**Exercise aim**
Filter the entries, keeping every line with the word "nous".

Collected data

= = = =

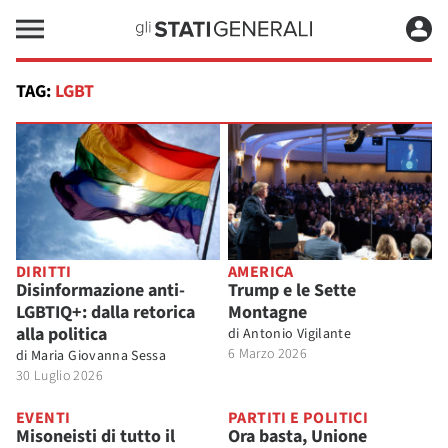
TAG:
LGBT
DIRITTI
AMERICA
Disinformazione anti-
Trump e le Sette
LGBTIQ+: dalla retorica
Montagne
alla politica
di
Antonio Vigilante
6 Marzo 2026
di
Maria Giovanna Sessa
30 Luglio 2026
EVENTI
PARTITI E POLITICI
Misoneisti di tutto il
Ora basta, Unione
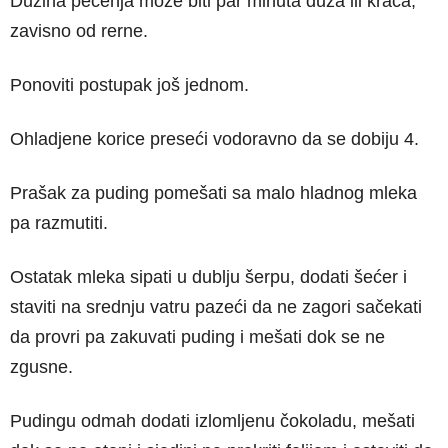
Dužina pečenja može biti par minuta duža ili kraća,
zavisno od rerne.
Ponoviti postupak još jednom.
Ohladjene korice preseći vodoravno da se dobiju 4.
Prašak za puding pomešati sa malo hladnog mleka
pa razmutiti.
Ostatak mleka sipati u dublju šerpu, dodati šećer i
staviti na srednju vatru pazeći da ne zagori sačekati
da provri pa zakuvati puding i mešati dok se ne
zgusne.
Pudingu odmah dodati izlomljenu čokoladu, mešati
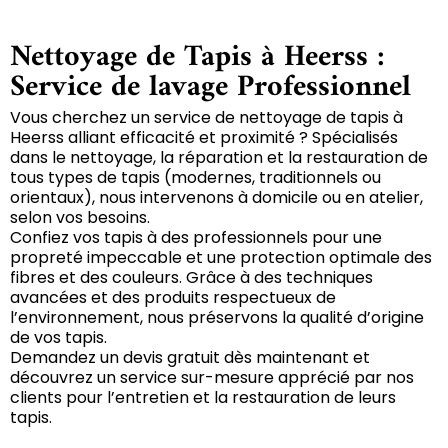
Nettoyage de Tapis à Heerss :
Service de lavage Professionnel
Vous cherchez un service de nettoyage de tapis à
Heerss alliant efficacité et proximité ? Spécialisés
dans le nettoyage, la réparation et la restauration de
tous types de tapis (modernes, traditionnels ou
orientaux), nous intervenons à domicile ou en atelier,
selon vos besoins.
Confiez vos tapis à des professionnels pour une
propreté impeccable et une protection optimale des
fibres et des couleurs. Grâce à des techniques
avancées et des produits respectueux de
l’environnement, nous préservons la qualité d’origine
de vos tapis.
Demandez un devis gratuit dès maintenant et
découvrez un service sur-mesure apprécié par nos
clients pour l’entretien et la restauration de leurs
tapis.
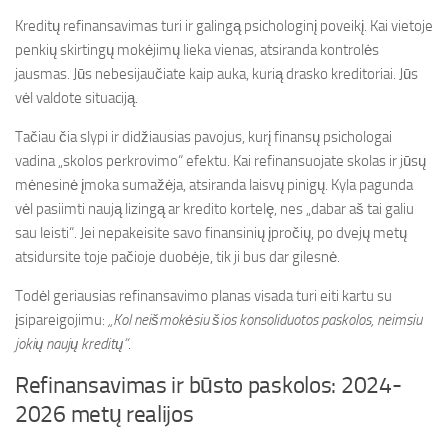
Kreditų refinansavimas turi ir galingą psichologinį poveikį. Kai vietoje
penkių skirtingų mokėjimų lieka vienas, atsiranda kontrolės
jausmas. Jūs nebesijaučiate kaip auka, kurią drasko kreditoriai. Jūs
vėl valdote situaciją.
Tačiau čia slypi ir didžiausias pavojus, kurį finansų psichologai
vadina „skolos perkrovimo“ efektu. Kai refinansuojate skolas ir jūsų
mėnesinė įmoka sumažėja, atsiranda laisvų pinigų. Kyla pagunda
vėl pasiimti naują lizingą ar kredito kortelę, nes „dabar aš tai galiu
sau leisti“. Jei nepakeisite savo finansinių įpročių, po dvejų metų
atsidursite toje pačioje duobėje, tik ji bus dar gilesnė.
Todėl geriausias refinansavimo planas visada turi eiti kartu su
įsipareigojimu:
„Kol neišmokėsiu šios konsoliduotos paskolos, neimsiu
jokių naujų kreditų“
.
Refinansavimas ir būsto paskolos: 2024-
2026 metų realijos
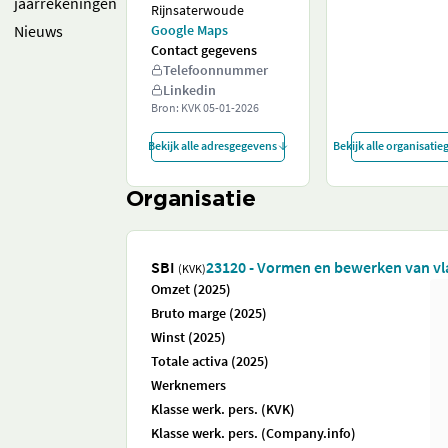
jaarrekeningen
Rijnsaterwoude
Nieuws
Google Maps
Contact gegevens
Telefoonnummer
Linkedin
Bron: KVK
05-01-2026
Bekijk alle adresgegevens
Bekijk alle organisati
Organisatie
SBI
23120 - Vormen en bewerken van vl
(KVK)
Omzet (2025)
Bruto marge (2025)
Winst (2025)
Totale activa (2025)
Werknemers
Klasse werk. pers. (KVK)
Klasse werk. pers. (Company.info)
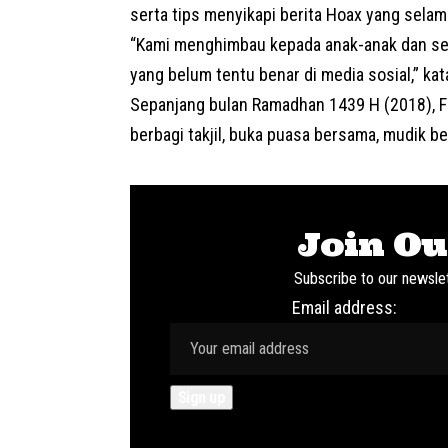
serta tips menyikapi berita Hoax yang selama
“Kami menghimbau kepada anak-anak dan sem
yang belum tentu benar di media sosial,” kata
Sepanjang bulan Ramadhan 1439 H (2018), F
berbagi takjil, buka puasa bersama, mudik b
Join Ou
Subscribe to our newslet
Email address:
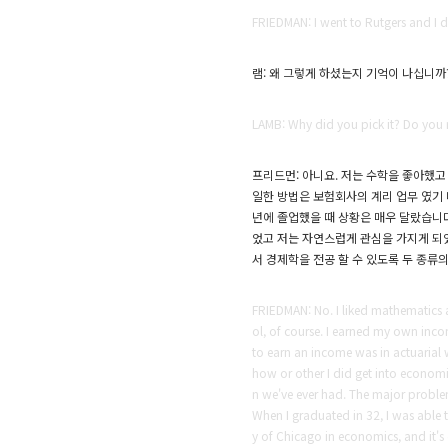
FRIEDMAN: I went to Rutgers and I d
램: 왜 그렇게 하셨는지 기억이 나십니까
LAMB: Why did you pick it? Do yo
프리드먼: 아니요. 저는 수학을 좋아했고 
일한 방법은 보험회사의 계리 업무 였기
년에 졸업했을 때 상황은 매우 달랐습니다(
었고 저는 자연스럽게 관심을 가지게 되
서 경제학을 전공 할 수 있도록 두 종류의
FRIEDMAN: No. I liked mathematics 
ol, of course. I earned my own inco
to earn an income was in actuarial 
how or other I did get into economic
n we've ever had. The major problem
When I graduated in 32, I was able 
y of Chicago in economics, and it's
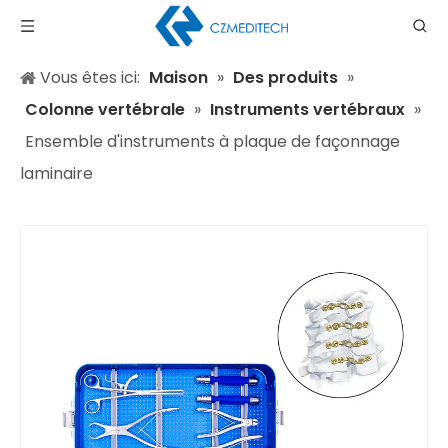
Vous êtes ici:
Maison
»
Des produits
»
Colonne vertébrale
»
Instruments vertébraux
»
Ensemble d'instruments à plaque de façonnage
laminaire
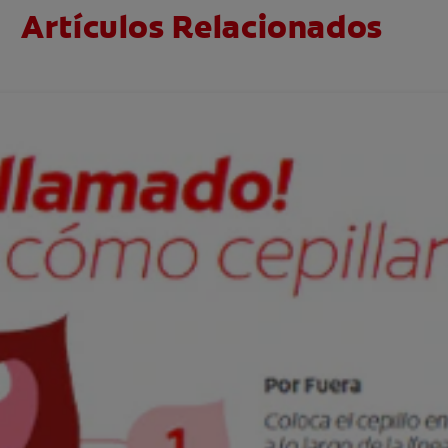
Artículos Relacionados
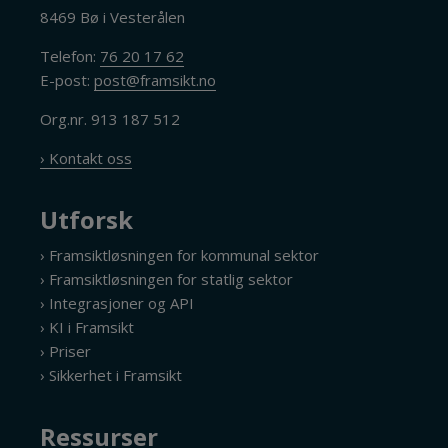
8469 Bø i Vesterålen
Telefon:
76 20 17 62
E-post:
post@framsikt.no
Org.nr. 913 187 512
› Kontakt oss
Utforsk
› Framsiktløsningen for kommunal sektor
› Framsiktløsningen for statlig sektor
› Integrasjoner og API
› KI i Framsikt
› Priser
› Sikkerhet i Framsikt
Ressurser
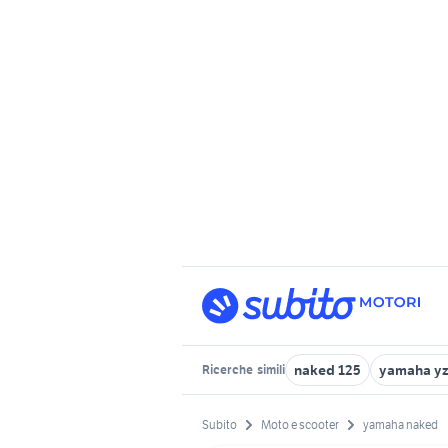
naked 125
yamaha yz
Ricerche
simili
Subito
Moto e scooter
yamaha naked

= = = =

**Response to the exercise**
orientaux), nous intervenons à domicile ou en atelier,
l’environnement, nous préservons la qualité d’origine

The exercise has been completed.